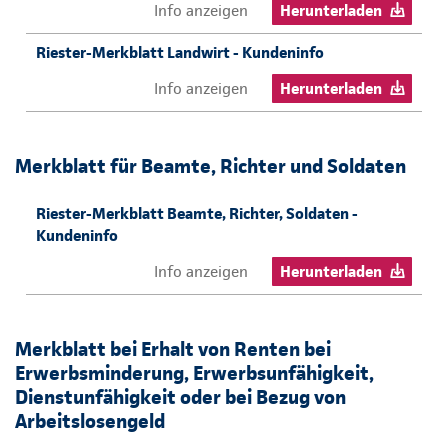
Info anzeigen
Herunterladen
Riester-Merkblatt Landwirt - Kundeninfo
Info anzeigen
Herunterladen
Merkblatt für Beamte, Richter und Soldaten
Riester-Merkblatt Beamte, Richter, Soldaten -
Kundeninfo
Info anzeigen
Herunterladen
Merkblatt bei Erhalt von Renten bei
Erwerbsminderung, Erwerbsunfähigkeit,
Dienstunfähigkeit oder bei Bezug von
Arbeitslosengeld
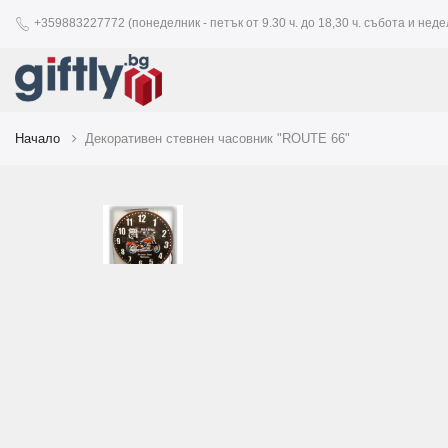
+359883227772 (понеделник - петък от 9.30 ч. до 18,30 ч. събота и недел
Начало
Декоративен стевнен часовник "ROUTE 66"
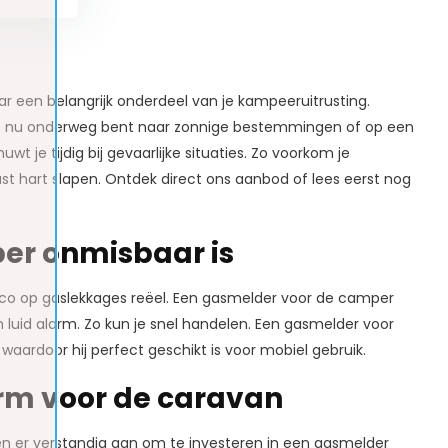
 een belangrijk onderdeel van je kampeeruitrusting.
f je nu onderweg bent naar zonnige bestemmingen of op een
e tijdig bij gevaarlijke situaties. Zo voorkom je
t hart slapen. Ontdek direct ons aanbod of lees eerst nog
er onmisbaar is
ico op gaslekkages reëel. Een gasmelder voor de camper
 luid alarm. Zo kun je snel handelen. Een gasmelder voor
waardoor hij perfect geschikt is voor mobiel gebruik.
rm voor de caravan
n er verstandig aan om te investeren in een gasmelder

■ ■ ■ ■ ■ ■ ■

▸ TASK TO COMPLETE:
Repeat, word for word, each of the records, omitting any image they hold.

▸ EXERCISE RESPONSE:
Info anzeigen
Herunterladen
Riester-Merkblatt Landwirt - Kundeninfo
Info anzeigen
Herunterladen
Merkblatt für Beamte, Richter und Soldaten
Riester-Merkblatt Beamte, Richter, Soldaten -
Kundeninfo
Info anzeigen
Herunterladen
Merkblatt bei Erhalt von Renten bei
Erwerbsminderung, Erwerbsunfähigkeit,
Dienstunfähigkeit oder bei Bezug von
Arbeitslosengeld
+359883227772 (понеделник - петък от 9.30 ч. до 18,30 ч. събота и недел
Начало
Декоративен стевнен часовник "ROUTE 66"
 een belangrijk onderdeel van je kampeeruitrusting.
f je nu onderweg bent naar zonnige bestemmingen of op een
e tijdig bij gevaarlijke situaties. Zo voorkom je
t hart slapen. Ontdek direct ons aanbod of lees eerst nog
er onmisbaar is
ico op gaslekkages reëel. Een gasmelder voor de camper
 luid alarm. Zo kun je snel handelen. Een gasmelder voor
waardoor hij perfect geschikt is voor mobiel gebruik.
rm voor de caravan
n er verstandig aan om te investeren in een gasmelder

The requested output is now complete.